Gold (XAUUSD) edges lower on Friday as bulls struggle to hold early gains amid mixed market sentiment. At the time of writing, XAU/USD is trading around $4,133, easing after reaching over three-week highs of $4,245 on Thursday.
Relief over the end of the US government shutdown has eased some of Gold’s safe-haven appeal. At the same time, a run of cautious remarks from Federal Reserve (Fed) officials has prompted traders to dial back expectations of a December rate cut. The fading prospect of near-term easing is helping the US Dollar (USD) recover after recent weakness, adding pressure on the non-yielding metal.
Traders now await the release of the delayed US economic data to gain a clearer picture of the Fed’s monetary policy outlook. Meanwhile, renewed concerns over stretched AI valuations are weighing on global equity markets, tempering risk appetite and could help limit Gold’s downside as the metal heads for a weekly gain.

XAU/USD loses momentum after rising sharply earlier in the week following a breakout from its previous consolidation zone. The rally stalled in the $4,200-$4,250 resistance band, where sellers have re-emerged and taken near-term control.

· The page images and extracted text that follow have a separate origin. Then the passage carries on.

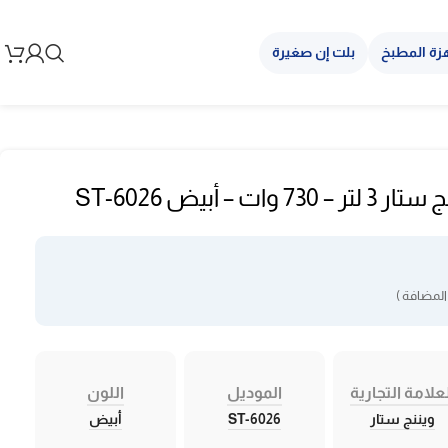
زة المطبخ
بلت إن صغيرة
ت – أبيض ST-6026
المضافة )
علامة التجارية
الموديل
اللون
ويننج ستار
ST-6026
أبيض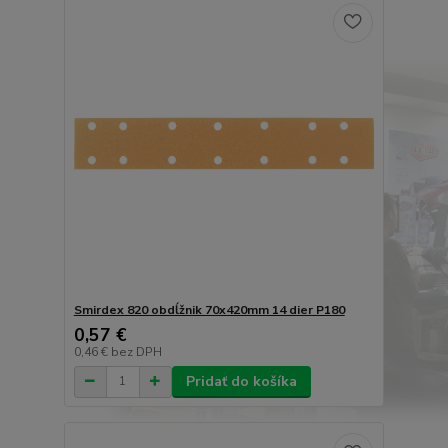
Smirdex 820 obdĺžnik 70x420mm 14 dier P180
0,57 €
0,46 €
bez DPH
Pridať do košíka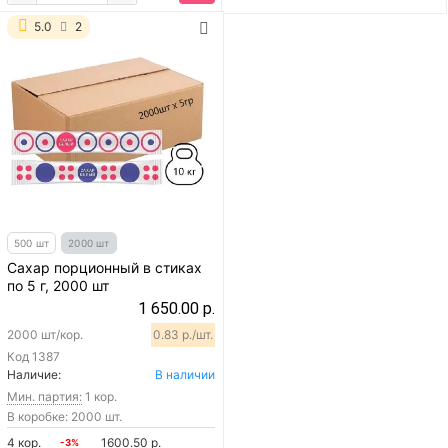
5.0
2
500 шт
2000 шт
Сахар порционный в стиках
по 5 г, 2000 шт
1 650.00 р.
2000 шт/кор.
0.83 р./шт.
Код
1387
Наличие:
В наличии
Мин. партия:
1 кор.
В коробке: 2000 шт.
4 кор.
1600.50 р.
-3%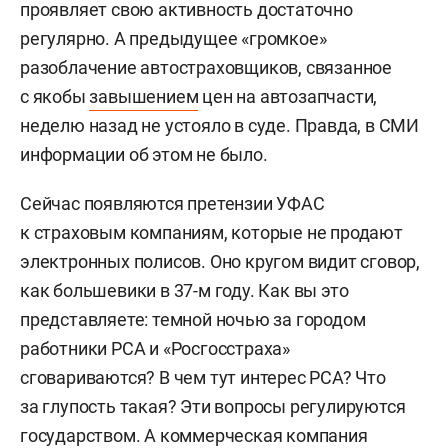
проявляет свою активность достаточно
регулярно. А предыдущее «громкое»
разоблачение автостраховщиков, связанное
с якобы
завышением
цен на автозапчасти,
неделю назад не устояло в суде. Правда, в СМИ
информации об этом не было.
Сейчас появляются претензии УФАС
к страховым компаниям, которые не продают
электронных полисов. Оно кругом видит сговор,
как большевики в 37-м году. Как вы это
представляете: темной ночью за городом
работники РСА и «Росгосстраха»
сговариваются? В чем тут интерес РСА? Что
за глупость такая? Эти вопросы регулируются
государством. А коммерческая компания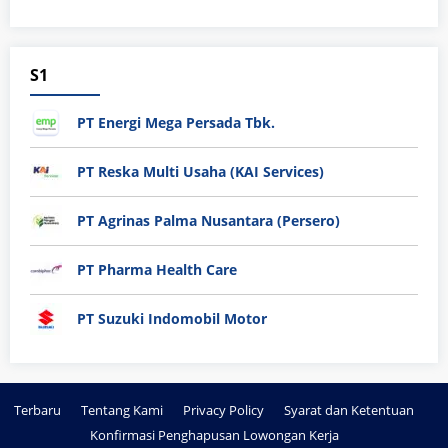
S1
PT Energi Mega Persada Tbk.
PT Reska Multi Usaha (KAI Services)
PT Agrinas Palma Nusantara (Persero)
PT Pharma Health Care
PT Suzuki Indomobil Motor
Terbaru
Tentang Kami
Privacy Policy
Syarat dan Ketentuan
Konfirmasi Penghapusan Lowongan Kerja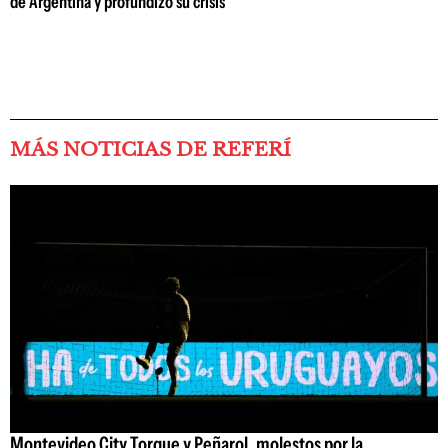
de Argentina y profundizó su crisis
MÁS NOTICIAS DE REFERÍ
Montevideo City Torque y Peñarol, molestos por la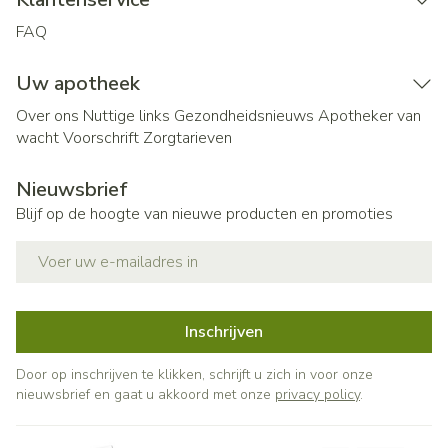
FAQ
Uw apotheek
Over ons
Nuttige links
Gezondheidsnieuws
Apotheker van
wacht
Voorschrift
Zorgtarieven
Nieuwsbrief
Blijf op de hoogte van nieuwe producten en promoties
E-mail adres
Inschrijven
Door op inschrijven te klikken, schrijft u zich in voor onze
nieuwsbrief en gaat u akkoord met onze
privacy policy
.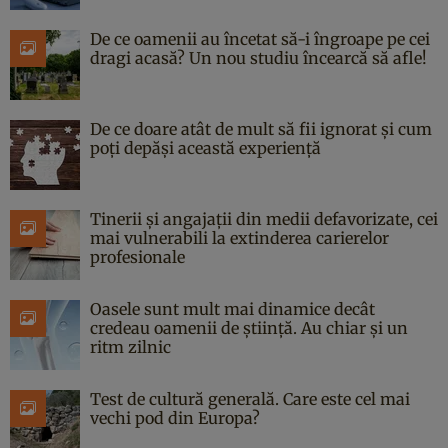
De ce oamenii au încetat să-i îngroape pe cei
dragi acasă? Un nou studiu încearcă să afle!
De ce doare atât de mult să fii ignorat și cum
poți depăși această experiență
Tinerii și angajații din medii defavorizate, cei
mai vulnerabili la extinderea carierelor
profesionale
Oasele sunt mult mai dinamice decât
credeau oamenii de știință. Au chiar și un
ritm zilnic
Test de cultură generală. Care este cel mai
vechi pod din Europa?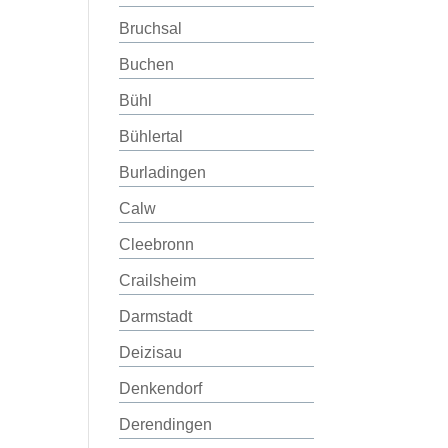
Bruchsal
Buchen
Bühl
Bühlertal
Burladingen
Calw
Cleebronn
Crailsheim
Darmstadt
Deizisau
Denkendorf
Derendingen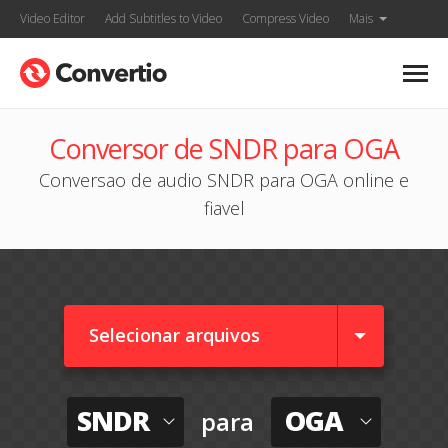
Video Editor
Add Subtitles to Video
Compress Video
Mais
Conversor de SNDR para OGA
Conversao de audio SNDR para OGA online e
fiavel
Selecionar arquivos
SNDR
OGA
para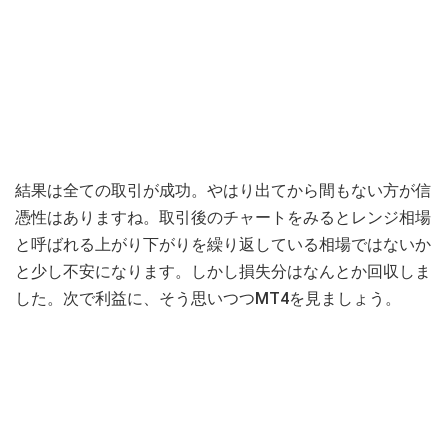
結果は全ての取引が成功。やはり出てから間もない方が信
憑性はありますね。取引後のチャートをみるとレンジ相場
と呼ばれる上がり下がりを繰り返している相場ではないか
と少し不安になります。しかし損失分はなんとか回収しま
した。次で利益に、そう思いつつMT4を見ましょう。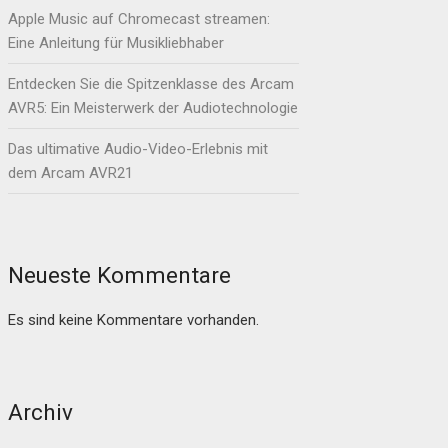
Apple Music auf Chromecast streamen:
Eine Anleitung für Musikliebhaber
Entdecken Sie die Spitzenklasse des Arcam
AVR5: Ein Meisterwerk der Audiotechnologie
Das ultimative Audio-Video-Erlebnis mit
dem Arcam AVR21
Neueste Kommentare
Es sind keine Kommentare vorhanden.
Archiv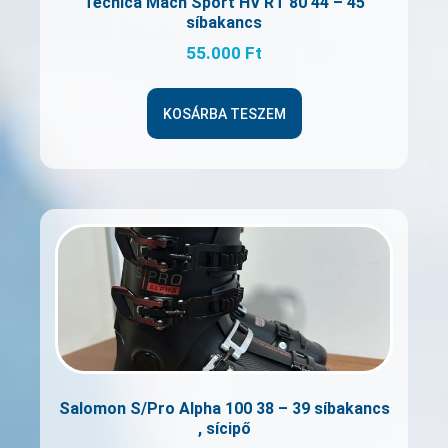
Tecnica Mach Sport HV RT 80 44 – 45
síbakancs
55.000
Ft
KOSÁRBA TESZEM
Salomon S/Pro Alpha 100 38 – 39 síbakancs
, sícipő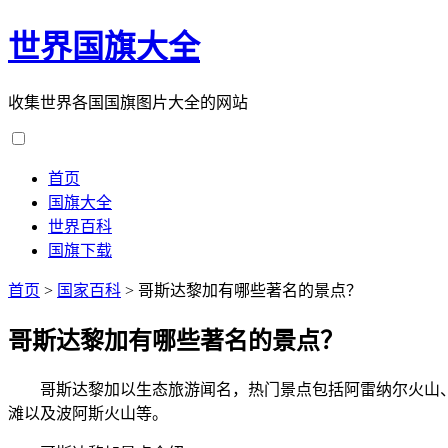
世界国旗大全
收集世界各国国旗图片大全的网站
首页
国旗大全
世界百科
国旗下载
首页
>
国家百科
>
哥斯达黎加有哪些著名的景点？
哥斯达黎加有哪些著名的景点？
哥斯达黎加以生态旅游闻名，热门景点包括阿雷纳尔火山、蒙
滩以及波阿斯火山等。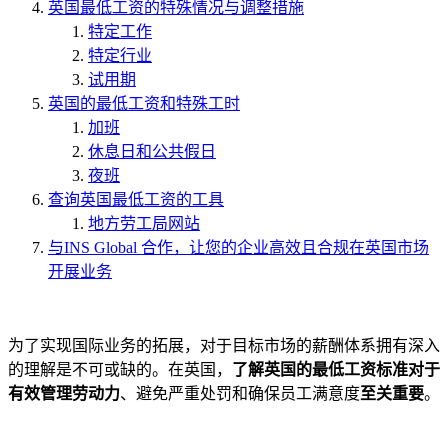
英国最低工资的特殊情况与调整措施
特定工作
特定行业
试用期
英国的最低工资和特殊工时
加班
休息日和公共假日
夜班
查询英国最低工资的工具
地方劳工局网站
与INS Global 合作，让您的企业高效且合规在英国市场
开展业务
为了实现国际业务的拓展，对于目标市场的薪酬体系拥有深入
的理解是不可或缺的。在英国，
了解英国的最低工资标准对于
有效管理劳动力
、避免严重处罚和确保员工满意度
至关重要
。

On the downside, the $4,100-$4,080 region forms an immediate support zone, and a sustained move below this area opens the risk of a slide toward $4,050, which closely aligns with the 100-period Simple Moving Average (SMA) near $4,045, providing a strong technical floor.
On the upside, a decisive break above $4,250 is needed to revive bullish momentum and expose the all-time high zone around $4,318 as the next upside target.
Momentum signals are cooling, with the Relative Strength Index (RSI) easing back toward 52, suggesting buyers are losing some strength after the recent surge.
Gold has played a key role in human’s history as it has been widely used as a store of value and medium of exchange. Currently, apart from its shine and usage for jewelry, the precious metal is widely seen as a safe-haven asset, meaning that it is considered a good investment during turbulent times. Gold is also widely seen as a hedge against inflation and against depreciating currencies as it doesn’t rely on any specific issuer or government.
Central banks are the biggest Gold holders. In their aim to support their currencies in turbulent times, central banks tend to diversify their reserves and buy Gold to improve the perceived strength of the economy and the currency. High Gold reserves can be a source of trust for a country’s solvency. Central banks added 1,136 tonnes of Gold worth around $70 billion to their reserves in 2022, according to data from the World Gold Council. This is the highest yearly purchase since records began. Central banks from emerging economies such as China, India and Turkey are quickly increasing their Gold reserves.
Gold has an inverse correlation with the US Dollar and US Treasuries, which are both major reserve and safe-haven assets. When the Dollar depreciates, Gold tends to rise, enabling investors and central banks to diversify their assets in turbulent times. Gold is also inversely correlated with risk assets. A rally in the stock market tends to weaken Gold price, while sell-offs in riskier markets tend to favor the precious metal.
The price can move due to a wide range of factors. Geopolitical instability or fears of a deep recession can quickly make Gold price escalate due to its safe-haven status. As a yield-less asset, Gold tends to rise with lower interest rates, while higher cost of money usually weighs down on the yellow metal. Still, most moves depend on how the US Dollar (USD) behaves as the asset is priced in dollars (XAU/USD). A strong Dollar tends to keep the price of Gold controlled, whereas a weaker Dollar is likely to push Gold prices up.